*EXERCISE DIRECTIONS*.
Going line by line through the records below, write out everything starting with the line containing "Super steam, super glide" and going on through the line containing "school children during the weekdays, and", exactly and inclusively. Pictures do not go in.

+---+

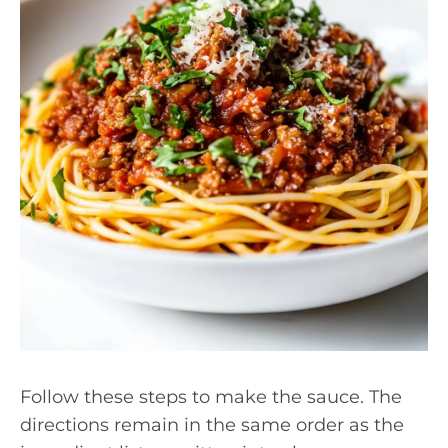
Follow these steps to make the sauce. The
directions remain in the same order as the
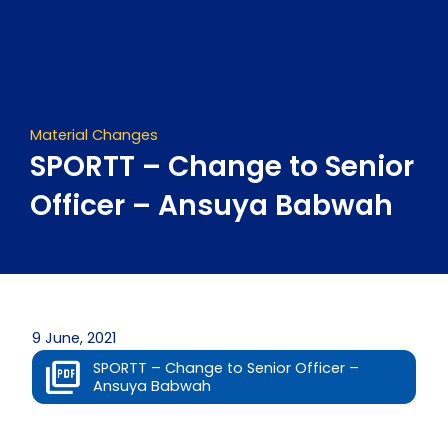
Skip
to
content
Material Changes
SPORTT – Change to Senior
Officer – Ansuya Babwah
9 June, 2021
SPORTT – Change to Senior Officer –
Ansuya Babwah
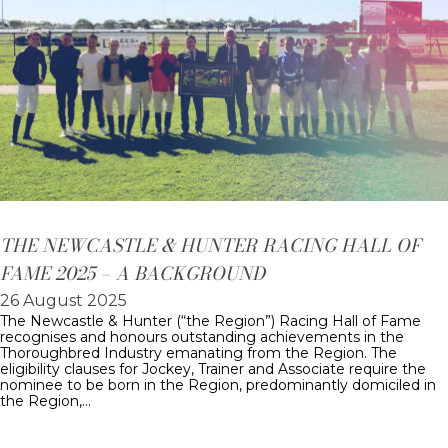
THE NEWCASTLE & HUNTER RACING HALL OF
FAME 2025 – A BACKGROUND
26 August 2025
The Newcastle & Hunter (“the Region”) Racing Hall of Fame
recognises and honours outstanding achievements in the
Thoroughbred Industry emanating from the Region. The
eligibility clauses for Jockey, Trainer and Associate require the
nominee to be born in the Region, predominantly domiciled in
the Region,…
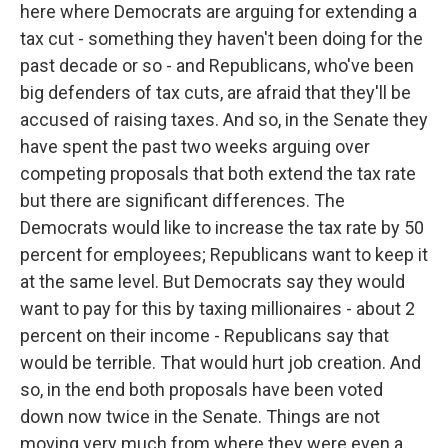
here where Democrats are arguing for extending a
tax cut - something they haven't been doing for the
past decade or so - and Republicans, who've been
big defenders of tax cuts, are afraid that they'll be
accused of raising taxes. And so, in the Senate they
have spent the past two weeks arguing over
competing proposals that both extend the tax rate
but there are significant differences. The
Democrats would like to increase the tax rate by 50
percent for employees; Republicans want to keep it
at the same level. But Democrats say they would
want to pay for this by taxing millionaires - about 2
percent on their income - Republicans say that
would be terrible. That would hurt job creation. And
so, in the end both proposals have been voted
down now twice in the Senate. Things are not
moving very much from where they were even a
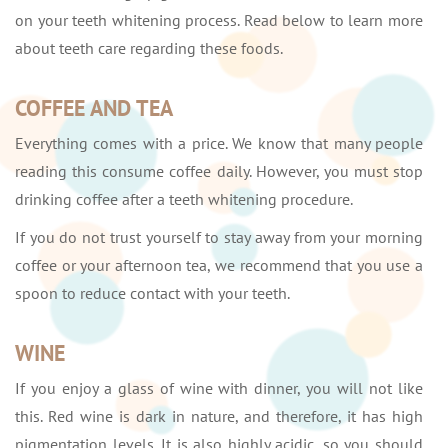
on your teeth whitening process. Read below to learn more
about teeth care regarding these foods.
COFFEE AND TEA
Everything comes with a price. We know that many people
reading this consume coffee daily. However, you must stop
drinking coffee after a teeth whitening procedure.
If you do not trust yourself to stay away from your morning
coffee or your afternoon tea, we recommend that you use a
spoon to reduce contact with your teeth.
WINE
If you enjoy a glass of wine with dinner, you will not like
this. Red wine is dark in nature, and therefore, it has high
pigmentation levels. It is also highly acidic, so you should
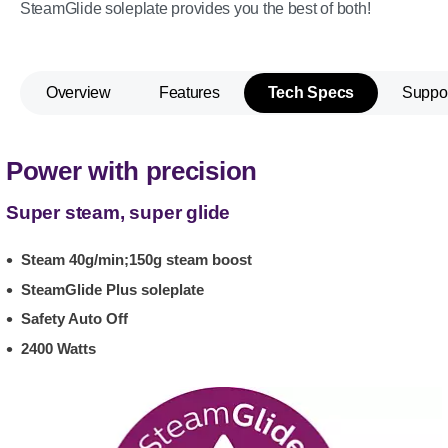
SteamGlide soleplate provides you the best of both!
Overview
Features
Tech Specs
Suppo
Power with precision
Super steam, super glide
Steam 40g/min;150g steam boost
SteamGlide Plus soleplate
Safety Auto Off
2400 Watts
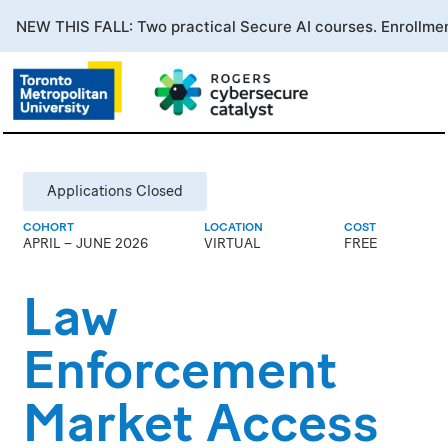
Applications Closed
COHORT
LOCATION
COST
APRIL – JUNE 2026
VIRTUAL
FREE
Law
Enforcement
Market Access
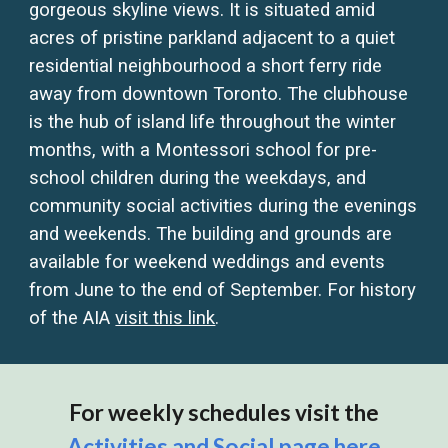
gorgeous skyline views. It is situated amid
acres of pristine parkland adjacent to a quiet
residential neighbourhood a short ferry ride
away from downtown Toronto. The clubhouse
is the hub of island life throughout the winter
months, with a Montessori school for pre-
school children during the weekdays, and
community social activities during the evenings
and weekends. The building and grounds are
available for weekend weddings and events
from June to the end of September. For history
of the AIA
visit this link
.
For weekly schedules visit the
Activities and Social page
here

+---+

*EXPECTED ANSWER*.
Super steam, super glide
Steam 40g/min;150g steam boost
SteamGlide Plus soleplate
Safety Auto Off
2400 Watts
Applications Closed
COHORT
LOCATION
COST
APRIL – JUNE 2026
VIRTUAL
FREE
Law
Enforcement
Market Access
gorgeous skyline views. It is situated amid
acres of pristine parkland adjacent to a quiet
residential neighbourhood a short ferry ride
away from downtown Toronto. The clubhouse
is the hub of island life throughout the winter
months, with a Montessori school for pre-
school children during the weekdays, and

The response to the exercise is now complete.